BUT we have made some wonderful memories (although I do miss the foreign travel...). 😉

DulcetMoans · 30/04/2017 19:20

We have just come back from our third family holiday with our 21mnth old. The whole thing is planned around eating! How much can we fit in between snack time and lunch time.

Also, because we holiday in the U.K. at caravan parks, where we used to go to he evening entertainment ironically now it is because he genuinely enjoys the dance floor nonsense.

whomovedmychocolate · 30/04/2017 20:15

Another thing: holidays pre-children, coming back worried you might have gotten pregnant. With children, no sodding chance of catching so much as a cold sore because too busy fending off requests for random objects.
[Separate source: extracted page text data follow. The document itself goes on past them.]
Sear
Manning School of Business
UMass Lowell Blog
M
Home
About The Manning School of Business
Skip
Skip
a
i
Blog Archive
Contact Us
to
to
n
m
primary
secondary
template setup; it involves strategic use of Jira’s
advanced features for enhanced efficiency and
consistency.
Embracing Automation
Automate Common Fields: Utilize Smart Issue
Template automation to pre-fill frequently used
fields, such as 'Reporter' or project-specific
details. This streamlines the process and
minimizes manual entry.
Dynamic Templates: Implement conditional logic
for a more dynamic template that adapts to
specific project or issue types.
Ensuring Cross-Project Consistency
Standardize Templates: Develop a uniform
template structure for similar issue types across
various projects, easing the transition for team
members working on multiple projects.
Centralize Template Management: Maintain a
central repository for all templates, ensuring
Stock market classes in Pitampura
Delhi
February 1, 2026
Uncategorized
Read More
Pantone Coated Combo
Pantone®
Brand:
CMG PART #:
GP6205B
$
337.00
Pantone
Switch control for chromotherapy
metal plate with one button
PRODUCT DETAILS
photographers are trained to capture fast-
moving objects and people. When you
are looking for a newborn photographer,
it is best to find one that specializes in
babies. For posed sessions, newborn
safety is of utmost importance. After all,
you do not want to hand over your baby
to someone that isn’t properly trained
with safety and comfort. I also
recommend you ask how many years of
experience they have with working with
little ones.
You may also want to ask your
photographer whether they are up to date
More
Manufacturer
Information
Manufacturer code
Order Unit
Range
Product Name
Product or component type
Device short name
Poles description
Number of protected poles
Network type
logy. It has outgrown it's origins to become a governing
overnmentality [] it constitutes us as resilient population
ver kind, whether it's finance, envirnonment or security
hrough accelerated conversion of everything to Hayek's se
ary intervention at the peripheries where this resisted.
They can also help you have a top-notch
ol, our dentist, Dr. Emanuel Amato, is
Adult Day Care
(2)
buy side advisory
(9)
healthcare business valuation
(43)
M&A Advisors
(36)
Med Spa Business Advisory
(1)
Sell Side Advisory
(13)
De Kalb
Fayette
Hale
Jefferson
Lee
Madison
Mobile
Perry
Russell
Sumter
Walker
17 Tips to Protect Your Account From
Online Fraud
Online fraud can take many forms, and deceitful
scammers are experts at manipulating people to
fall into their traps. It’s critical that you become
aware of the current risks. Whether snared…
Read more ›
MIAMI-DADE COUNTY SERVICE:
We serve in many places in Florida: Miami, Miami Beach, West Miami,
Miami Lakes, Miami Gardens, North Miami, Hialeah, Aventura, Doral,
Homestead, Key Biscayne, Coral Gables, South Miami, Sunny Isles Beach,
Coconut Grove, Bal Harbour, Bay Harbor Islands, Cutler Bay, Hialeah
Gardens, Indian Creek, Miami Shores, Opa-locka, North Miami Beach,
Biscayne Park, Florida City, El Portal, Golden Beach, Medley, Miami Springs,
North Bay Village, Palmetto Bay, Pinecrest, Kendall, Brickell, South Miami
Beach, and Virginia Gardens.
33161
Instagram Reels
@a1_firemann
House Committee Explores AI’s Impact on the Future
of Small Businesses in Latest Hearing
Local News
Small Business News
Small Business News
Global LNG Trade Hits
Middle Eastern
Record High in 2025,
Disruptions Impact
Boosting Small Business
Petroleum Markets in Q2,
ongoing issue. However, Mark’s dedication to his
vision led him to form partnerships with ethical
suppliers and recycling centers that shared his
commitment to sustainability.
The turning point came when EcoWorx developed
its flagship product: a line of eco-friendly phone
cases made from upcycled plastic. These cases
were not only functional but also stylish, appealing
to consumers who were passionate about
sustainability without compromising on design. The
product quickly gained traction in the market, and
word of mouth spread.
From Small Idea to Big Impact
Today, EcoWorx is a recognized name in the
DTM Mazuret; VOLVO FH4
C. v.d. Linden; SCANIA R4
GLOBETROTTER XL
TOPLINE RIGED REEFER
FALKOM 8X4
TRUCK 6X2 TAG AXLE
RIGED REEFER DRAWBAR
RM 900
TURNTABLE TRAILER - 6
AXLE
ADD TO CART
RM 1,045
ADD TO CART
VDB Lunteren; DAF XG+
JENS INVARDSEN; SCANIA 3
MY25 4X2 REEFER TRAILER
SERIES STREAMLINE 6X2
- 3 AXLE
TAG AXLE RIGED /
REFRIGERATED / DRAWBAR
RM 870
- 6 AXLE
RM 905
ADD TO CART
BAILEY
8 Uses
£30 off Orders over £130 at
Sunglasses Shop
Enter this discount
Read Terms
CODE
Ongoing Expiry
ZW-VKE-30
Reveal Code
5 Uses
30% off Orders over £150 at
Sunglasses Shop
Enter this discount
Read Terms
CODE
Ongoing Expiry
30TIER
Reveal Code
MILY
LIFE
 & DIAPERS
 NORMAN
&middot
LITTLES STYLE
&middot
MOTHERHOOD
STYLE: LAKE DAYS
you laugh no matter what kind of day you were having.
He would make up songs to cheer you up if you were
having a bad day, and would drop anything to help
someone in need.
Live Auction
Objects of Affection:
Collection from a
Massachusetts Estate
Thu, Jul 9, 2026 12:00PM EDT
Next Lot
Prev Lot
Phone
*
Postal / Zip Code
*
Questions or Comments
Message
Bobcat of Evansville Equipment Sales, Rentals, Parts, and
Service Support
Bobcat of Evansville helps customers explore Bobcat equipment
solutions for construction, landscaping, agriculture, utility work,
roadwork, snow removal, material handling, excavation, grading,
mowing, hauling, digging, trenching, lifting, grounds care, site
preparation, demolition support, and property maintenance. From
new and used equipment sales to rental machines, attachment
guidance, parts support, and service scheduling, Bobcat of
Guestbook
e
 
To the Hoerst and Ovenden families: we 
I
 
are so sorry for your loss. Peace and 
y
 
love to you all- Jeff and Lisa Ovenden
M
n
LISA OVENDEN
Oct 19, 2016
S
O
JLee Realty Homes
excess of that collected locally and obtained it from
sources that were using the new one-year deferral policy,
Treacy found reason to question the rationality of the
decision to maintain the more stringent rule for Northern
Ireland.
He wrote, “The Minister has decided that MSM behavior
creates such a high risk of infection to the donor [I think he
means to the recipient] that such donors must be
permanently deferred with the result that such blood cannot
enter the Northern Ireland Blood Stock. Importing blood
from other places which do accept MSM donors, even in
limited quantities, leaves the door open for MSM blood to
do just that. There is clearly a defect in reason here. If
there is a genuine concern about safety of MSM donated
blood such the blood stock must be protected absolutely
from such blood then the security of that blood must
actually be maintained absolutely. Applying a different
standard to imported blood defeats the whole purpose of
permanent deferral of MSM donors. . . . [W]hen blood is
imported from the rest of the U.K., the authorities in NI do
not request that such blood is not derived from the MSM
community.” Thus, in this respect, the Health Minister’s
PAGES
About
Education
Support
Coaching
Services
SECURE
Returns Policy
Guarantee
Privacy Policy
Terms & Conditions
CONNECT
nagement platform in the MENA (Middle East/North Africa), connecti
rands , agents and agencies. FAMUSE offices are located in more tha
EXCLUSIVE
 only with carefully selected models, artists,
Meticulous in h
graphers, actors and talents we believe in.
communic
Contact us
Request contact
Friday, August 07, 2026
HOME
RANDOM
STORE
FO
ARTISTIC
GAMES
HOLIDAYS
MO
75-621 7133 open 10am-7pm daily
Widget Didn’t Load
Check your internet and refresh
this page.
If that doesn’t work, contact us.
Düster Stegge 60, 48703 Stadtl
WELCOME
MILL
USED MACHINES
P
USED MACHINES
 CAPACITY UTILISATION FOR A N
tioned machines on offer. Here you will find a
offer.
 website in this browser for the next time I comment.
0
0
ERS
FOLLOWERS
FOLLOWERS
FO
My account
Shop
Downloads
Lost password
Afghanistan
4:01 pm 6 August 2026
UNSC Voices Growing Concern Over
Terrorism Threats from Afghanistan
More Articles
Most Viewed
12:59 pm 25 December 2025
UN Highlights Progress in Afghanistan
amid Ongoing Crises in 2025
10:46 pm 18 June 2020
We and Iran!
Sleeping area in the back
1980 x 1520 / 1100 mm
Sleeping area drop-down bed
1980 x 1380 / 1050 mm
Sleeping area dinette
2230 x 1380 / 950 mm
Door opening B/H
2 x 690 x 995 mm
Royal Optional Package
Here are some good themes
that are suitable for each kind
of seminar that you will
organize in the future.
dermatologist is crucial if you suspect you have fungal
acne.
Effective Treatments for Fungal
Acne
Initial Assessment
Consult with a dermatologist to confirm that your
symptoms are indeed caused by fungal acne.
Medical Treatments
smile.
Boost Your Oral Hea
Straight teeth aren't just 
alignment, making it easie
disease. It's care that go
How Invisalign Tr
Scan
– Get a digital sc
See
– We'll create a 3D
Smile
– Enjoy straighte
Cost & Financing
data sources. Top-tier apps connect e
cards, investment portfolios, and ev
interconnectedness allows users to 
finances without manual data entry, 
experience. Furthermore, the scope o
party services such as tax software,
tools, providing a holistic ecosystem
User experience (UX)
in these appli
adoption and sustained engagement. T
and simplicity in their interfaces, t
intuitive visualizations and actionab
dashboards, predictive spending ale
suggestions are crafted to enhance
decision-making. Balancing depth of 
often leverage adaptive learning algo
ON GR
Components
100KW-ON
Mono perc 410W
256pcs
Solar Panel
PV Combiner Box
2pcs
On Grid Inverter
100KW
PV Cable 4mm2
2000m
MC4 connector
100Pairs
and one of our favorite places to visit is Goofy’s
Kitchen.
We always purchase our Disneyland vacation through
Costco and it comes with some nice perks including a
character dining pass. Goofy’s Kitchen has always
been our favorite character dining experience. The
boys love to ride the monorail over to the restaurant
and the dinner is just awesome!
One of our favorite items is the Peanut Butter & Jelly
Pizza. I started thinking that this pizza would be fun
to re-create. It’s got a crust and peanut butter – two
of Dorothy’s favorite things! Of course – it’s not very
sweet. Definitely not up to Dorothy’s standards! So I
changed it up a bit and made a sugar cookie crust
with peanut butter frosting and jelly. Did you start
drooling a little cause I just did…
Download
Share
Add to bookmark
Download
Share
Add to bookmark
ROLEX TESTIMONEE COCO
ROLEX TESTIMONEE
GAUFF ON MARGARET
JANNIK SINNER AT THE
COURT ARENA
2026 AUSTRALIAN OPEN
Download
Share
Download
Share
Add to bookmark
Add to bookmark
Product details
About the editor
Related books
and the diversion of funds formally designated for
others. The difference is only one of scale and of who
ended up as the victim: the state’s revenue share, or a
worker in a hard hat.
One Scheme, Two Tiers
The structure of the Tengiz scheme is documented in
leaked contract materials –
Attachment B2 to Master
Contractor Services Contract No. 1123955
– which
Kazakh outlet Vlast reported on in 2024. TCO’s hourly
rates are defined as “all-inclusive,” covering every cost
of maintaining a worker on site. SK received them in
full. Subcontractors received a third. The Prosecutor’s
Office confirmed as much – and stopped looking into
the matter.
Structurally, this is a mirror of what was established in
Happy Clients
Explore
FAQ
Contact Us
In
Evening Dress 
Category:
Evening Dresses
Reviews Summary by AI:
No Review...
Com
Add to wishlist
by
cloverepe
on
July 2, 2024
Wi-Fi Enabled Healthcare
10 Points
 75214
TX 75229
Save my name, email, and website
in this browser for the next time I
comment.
Grin

InvisibleKittenAttack · 30/04/2017 22:07

the budget that used to mean long haul to stay in a fancy luxurious hotel somewhere tropical and hot, now just covers the 4 of us going in school holidays somewhere on the med to a place with 'activities' and generally being a bit shit.

I used to read a book at the airport/the flight, now I run round after small people saying "I'm terrible sorry." and bribing them with phone/tablet games.

And obviously, 'family room' holidays now means we have to have sex in the bathroom on holiday rather than in the actual bed.

That said, holidays are amazing family time, the DCs love having that time together with us both. Its just about being together as a family, not relaxing as a couple.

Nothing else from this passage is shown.